Some time ago, I joined a guru course on copywriting. It cost a lot of money, but after reviewing the materials, I returned them and requested a refund.

The contents of the course were simply a bad copy of a seminar. Poorly produced and full of ads and plugs for other guru courses and software packages.

Esentially, these guys were promoting the idea of reproducing royalty free materials and repackaging it as your own work via electronic download, or ebook.

I thought I was buying into something professional, afterall, there were loads of testimonials to read on the web site and it seemed that people were making tens of thousands of dollars for little or no effort.

In reality, the course was promoting the idea of creating loads of web sites, filling them with Google Adsense ads and watching an automated income appear as if by magic.

Life is rarely that simple, but as a person who has a ton of Adsense sites, I can't completely rubbish the theory :)

Anyway, it got me thinking.

Last month one of my web sites brought in a genuine commercial sales enquiry for services that I quoted £625,000 for - that is more than $1million.

That means that my sales copy convinced a corporate buyer.

As it happens, I was a tad too expensive with the quote.
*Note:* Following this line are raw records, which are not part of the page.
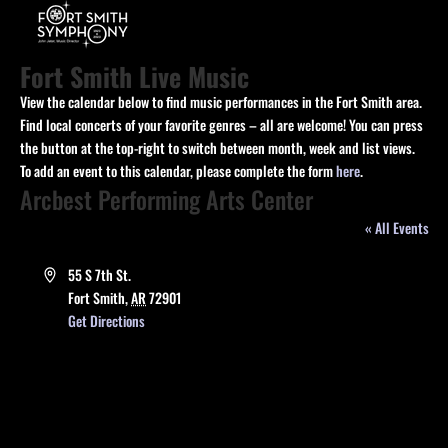
Fort Smith Live Music
View the calendar below to find music performances in the Fort Smith area.
Find local concerts of your favorite genres – all are welcome! You can press
the button at the top-right to switch between month, week and list views.
To add an event to this calendar, please complete the form
here
.
Arcbest Performing Arts Center
« All Events
Address
55 S 7th St.
Fort Smith
,
AR
72901
Get Directions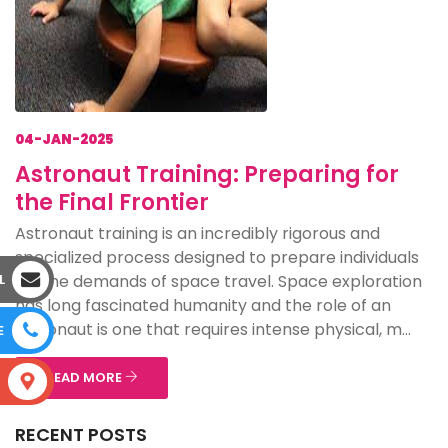
04-JAN-2025
Astronaut Training: Preparing for
the Final Frontier
Astronaut training is an incredibly rigorous and
specialized process designed to prepare individuals
for the demands of space travel. Space exploration
L
has long fascinated humanity and the role of an
astronaut is one that requires intense physical, m...
E
READ MORE
S
RECENT POSTS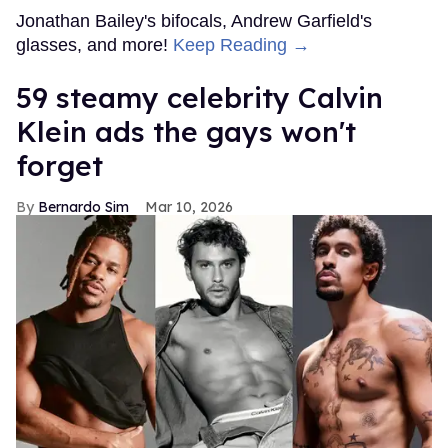
Jonathan Bailey's bifocals, Andrew Garfield's
glasses, and more!
Keep Reading →
59 steamy celebrity Calvin
Klein ads the gays won't
forget
Bernardo Sim
Mar 10, 2026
That's life - you can't win them all.

Do these leads come along every day?

YES!! Almost.

This week, I have been invited to tender for two jobs. The first is to conduct more than 450 asbestos surveys on behalf of a government. If the bid is successful, I'll get a load of free holidays as well as a nice wad of cash in the bank.
Just think a GOVERNMENT DEPARTMENT came to the Internet to find what they were looking for.

Then just today, a national, household name PLC company invited me to tender for a large number of surveys too.

Not only that, but on the basis of the information on the web site, my company is already classed as an approved supplier!

The question I asked myself was simple:

"What on earth possessed me to think that a so-called "guru" on copywriting who uses what I consider to be less than honest means to make a few bucks at a time by selling worthless info products, could teach me ANYTHING about writing, when I can pull in ONE sales lead worth hundreds of thousands of pounds in profit all on my own"?

Make you think doesn't it?

I haven't been on any fancy courses. I write how I speak. I give away as much of my knowledge as possible for free, because I know that's the way to get more business.

If you are tempted to spend $1000 on a set of crap quality DVD's from self-appointed gurus (by their own admission by the way), then you would do well to focus instead on what talents already lie at your disposal.

If you can write in the same way that you speak when doing business, then you have all of the tools you need to make a fortune online.

By the way, I have very little in the way of formal qualifications - so you abslutely don't need an education to do well online.